La construction de la basilique San Giovanni e Paolo (” San Zanipolo ” en dialecte vénitien) commença vers le milieu du XIIIe siècle, sur un terrain cédé aux moines dominicains par le doge Tiepolo. L’édifice ne sera cependant consacré qu’en 1430 et son imposant portail sculpté achevé en 1458. Il suit un plan en forme de croix latine se terminant par plusieurs chapelles absidales.

San Giovanni e Paolo est le panthéon des doges ; vingt-cinq d’entre eux y furent en effet enterrés entre 1248 et 1778. Symbole de la grandeur de Venise, ce fut la seule église de Venise à échapper aux mesures interdisant la célébration du culte édictées par Bonaparte à la suite de la chute de la Sérénissime République en 1798.

La nef principale est séparée des deux nefs latérales par de hautes rangées de colonnes. L’alternance de briques rouges et de pierres gris pâle crée un accord chromatique typique de l’architecture gothique vénitienne, de même que les poutres horizontales qui soutiennent la structure d’ensemble.

Véritable musée, la basilique abrite plusieurs chefs-d’œuvre de l’art vénitien, tableaux, vitraux, hauts reliefs, polyptyques, au premier rang desquels le Polyptyque de saint Vincent Ferrer(1465) de Giovanni Bellini. Le maître-autel baroque est attribué à Baldassare Longhena.

La chapelle du Rosaire contenait d’importants tableaux du XVIe siècle, dont la Mort de saint Pierre martyr de Titien, détruits au cours d’un incendie au XIXe siècle.

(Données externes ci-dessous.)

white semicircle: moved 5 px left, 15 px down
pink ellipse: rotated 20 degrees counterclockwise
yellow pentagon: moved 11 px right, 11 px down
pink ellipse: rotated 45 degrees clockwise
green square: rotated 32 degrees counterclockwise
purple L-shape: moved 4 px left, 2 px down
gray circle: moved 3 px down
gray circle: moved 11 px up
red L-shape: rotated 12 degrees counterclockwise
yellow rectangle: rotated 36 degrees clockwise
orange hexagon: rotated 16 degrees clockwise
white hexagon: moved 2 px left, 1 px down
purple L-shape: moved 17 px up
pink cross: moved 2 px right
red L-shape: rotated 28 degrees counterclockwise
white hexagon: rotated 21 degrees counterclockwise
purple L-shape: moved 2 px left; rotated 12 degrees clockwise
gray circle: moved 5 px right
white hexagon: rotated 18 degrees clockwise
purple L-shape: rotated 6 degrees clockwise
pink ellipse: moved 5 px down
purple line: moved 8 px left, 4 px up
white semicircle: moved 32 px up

La sacristie a été restaurée par le Comité Français pour la Sauvegarde de Venise entre 1986 et 1993. Les travaux ont souvent nécessité de très délicates interventions, telles que l’élimination de clous et de fils de fer posés lors d’interventions précédentes, le nettoyage et la consolidation des matériaux, l’enlèvement des retouches et des repeints qui altéraient les couleurs, la réintégration des lacunes. Ils ont permis de rendre tout leur éclat à la magnifique ornementation en stuc et aux tableaux de la fin de la Renaissance. Tous les grands peintres du dernier tiers du XVIe siècle participèrent en effet à la décoration de la sacristie : Bassano, Marco Vecellio (le neveu de Titien), Lioni Michieli, Fialetto, Fontebasso, Buontolon et surtout Palma Giovane, qui signa ici deux de ses plus belles œuvres, La Crucifixion et La Résurrection.